One area of concern among hospitals and their pediatric hospitalists is workforce stability. Young women make up the majority of the workforce, and hospitals are “dealing continuously with women who are having families,” Dr. Melzer said.
“I have some people using it as a stepping stone to other specialties,” Dr. Carlson said. “They work as pediatric hospitalists while children are young, for flexibility.”
Both Carlson and Melzer believe a sharper definition of the pediatric hospital medicine career track would make a difference. “How do we get others in the hospital to make this job satisfactory?” Dr. Carlson asked. “Hospitalists enjoy the work, but want to balance it … and make a career out of this.”

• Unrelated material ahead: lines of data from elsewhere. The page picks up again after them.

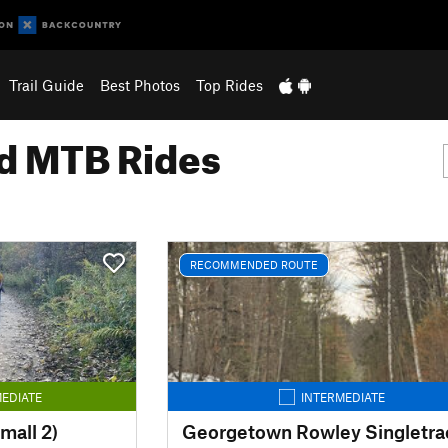
Trail Guide
Best Photos
Top Rides
 MTB Rides
RECOMMENDED ROUTE
EDIATE
INTERMEDIATE
mall 2)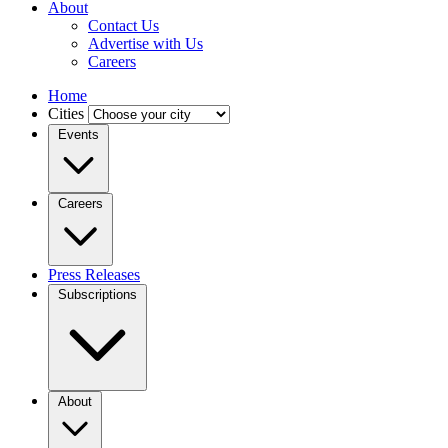
About
Contact Us
Advertise with Us
Careers
Home
Cities
Events
Careers
Press Releases
Subscriptions
About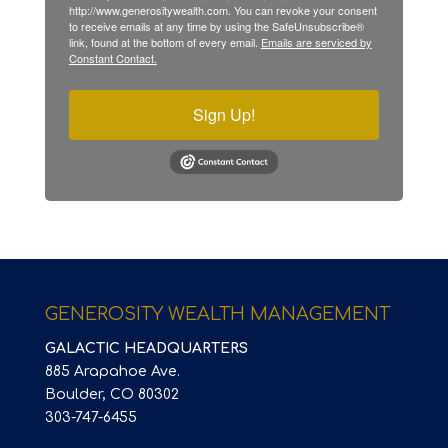
http://www.generositywealth.com. You can revoke your consent
to receive emails at any time by using the SafeUnsubscribe®
link, found at the bottom of every email.
Emails are serviced by
Constant Contact.
Sign Up!
GENEROSITY WEALTH MANAGEMENT
GALACTIC HEADQUARTERS
885 Arapahoe Ave.
Boulder, CO 80302
303-747-6455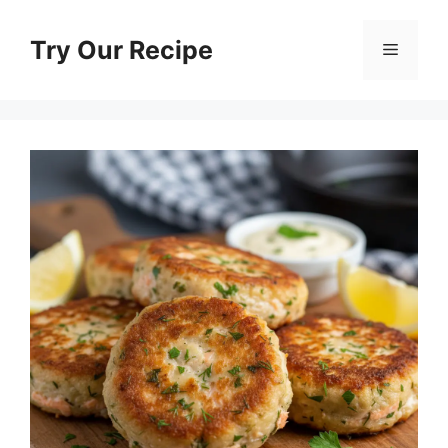
Skip
to
Try Our Recipe
Menu
content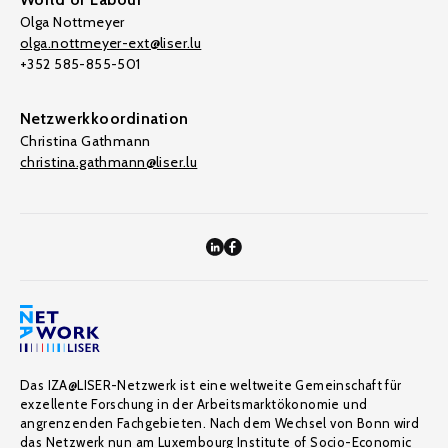
Olga Nottmeyer
olga.nottmeyer-ext@liser.lu
+352 585-855-501
Netzwerkkoordination
Christina Gathmann
christina.gathmann@liser.lu
Das IZA@LISER-Netzwerk ist eine weltweite Gemeinschaft für
exzellente Forschung in der Arbeitsmarktökonomie und
angrenzenden Fachgebieten. Nach dem Wechsel von Bonn wird
das Netzwerk nun am Luxembourg Institute of Socio-Economic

Recognition from other medical colleagues is critical to job satisfaction. More and more, pediatric hospitalists are playing key leadership roles. “We are increasingly seen as the experts for hospitalized patients,” Dr. Carlson said. “I believe we can do things better than many specialists and many generalists, because we know how hospitals work—and we are there all the time.”
What’s Next?
Implementing plans for the future of pediatric hospital medicine will require collaboration among the many specialists and groups involved in the care of children. Dr. Melzer suggests convening a “leadership summit” for representatives from all of these associations.
Dr. Percelay agreed.
“It’s exciting,” he says. “The fact that the president of the American Board of Pediatrics came and spoke to our community, along with the presidents of SHM, the American Academy of Pediatrics, and the Academic Pediatric Association, is testimony to the role we are playing in the care of hospitalized children in the United States. We need to take a lot of care to make sure we maintain links between pediatric hospitalists and primary care pediatricians.”